*About this task:* Leaving the pictures aside, return the listing exactly as it appears.

*Dataset extract:*
+===+

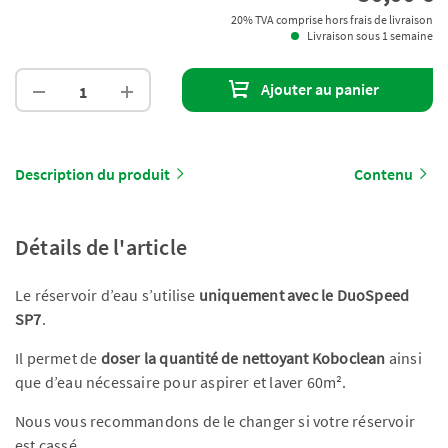
20% TVA comprise hors frais de livraison
Livraison sous 1 semaine
Ajouter au panier
Description du produit
Contenu
Détails de l'article
Le réservoir d’eau s’utilise
uniquement avec le DuoSpeed
SP7
.
Il permet de
doser la quantité de nettoyant Koboclean
ainsi
que d’eau nécessaire pour aspirer et laver 60m².
Nous vous recommandons de le changer si votre réservoir
est cassé.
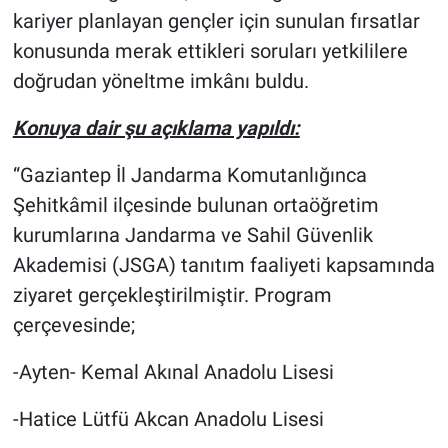
kariyer planlayan gençler için sunulan fırsatlar
konusunda merak ettikleri soruları yetkililere
doğrudan yöneltme imkânı buldu.
Konuya dair şu açıklama yapıldı:
“Gaziantep İl Jandarma Komutanlığınca
Şehitkâmil ilçesinde bulunan ortaöğretim
kurumlarına Jandarma ve Sahil Güvenlik
Akademisi (JSGA) tanıtım faaliyeti kapsamında
ziyaret gerçekleştirilmiştir. Program
çerçevesinde;
-Ayten- Kemal Akınal Anadolu Lisesi
-Hatice Lütfü Akcan Anadolu Lisesi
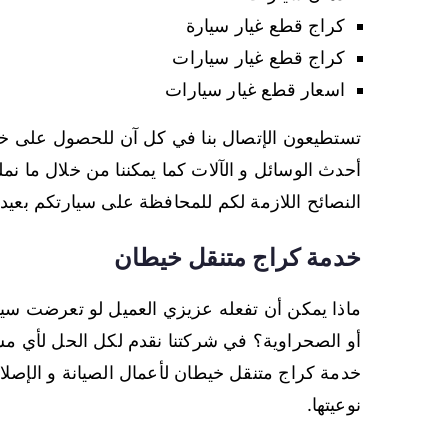
كراج قطع غيار سيارة
كراج قطع غيار سيارات
اسعار قطع غيار سيارات
تستطيعون الإتصال بنا في كل آن للحصول على خدما
أحدث الوسائل و الآلات كما يمكننا من خلال ما ن
النصائح اللازمة لكم للمحافظة على سيارتكم بعي
خدمة كراج متنقل خيطان
ماذا يمكن أن تفعله عزيزي العميل لو تعرضت سيا
أو الصحراوية؟ في شركتنا نقدم لكل الحل لأي م
خدمة كراج متنقل خيطان لأعمال الصيانة و الإصلاح
نوعيتها.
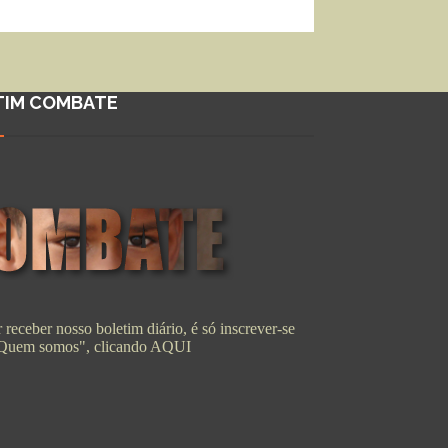
TIM COMBATE
 receber nosso boletim diário, é só inscrever-se
"Quem somos", clicando
AQUI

+===+

*Result of the exercise:*
20% TVA comprise hors frais de livraison
Livraison sous 1 semaine
Ajouter au panier
Description du produit
Contenu
Détails de l'article
Le réservoir d’eau s’utilise
uniquement avec le DuoSpeed
SP7
.
Il permet de
doser la quantité de nettoyant Koboclean
ainsi
que d’eau nécessaire pour aspirer et laver 60m².
Nous vous recommandons de le changer si votre réservoir
est cassé.
kariyer planlayan gençler için sunulan fırsatlar
konusunda merak ettikleri soruları yetkililere
doğrudan yöneltme imkânı buldu.
Konuya dair şu açıklama yapıldı:
“Gaziantep İl Jandarma Komutanlığınca
Şehitkâmil ilçesinde bulunan ortaöğretim
kurumlarına Jandarma ve Sahil Güvenlik
Akademisi (JSGA) tanıtım faaliyeti kapsamında
ziyaret gerçekleştirilmiştir. Program
çerçevesinde;
-Ayten- Kemal Akınal Anadolu Lisesi
-Hatice Lütfü Akcan Anadolu Lisesi
كراج قطع غيار سيارة
كراج قطع غيار سيارات
اسعار قطع غيار سيارات
تستطيعون الإتصال بنا في كل آن للحصول على خدما
أحدث الوسائل و الآلات كما يمكننا من خلال ما ن
النصائح اللازمة لكم للمحافظة على سيارتكم بعي
خدمة كراج متنقل خيطان
ماذا يمكن أن تفعله عزيزي العميل لو تعرضت سيا
أو الصحراوية؟ في شركتنا نقدم لكل الحل لأي م
خدمة كراج متنقل خيطان لأعمال الصيانة و الإصلاح
نوعيتها.
TIM COMBATE
 receber nosso boletim diário, é só inscrever-se
"Quem somos", clicando
AQUI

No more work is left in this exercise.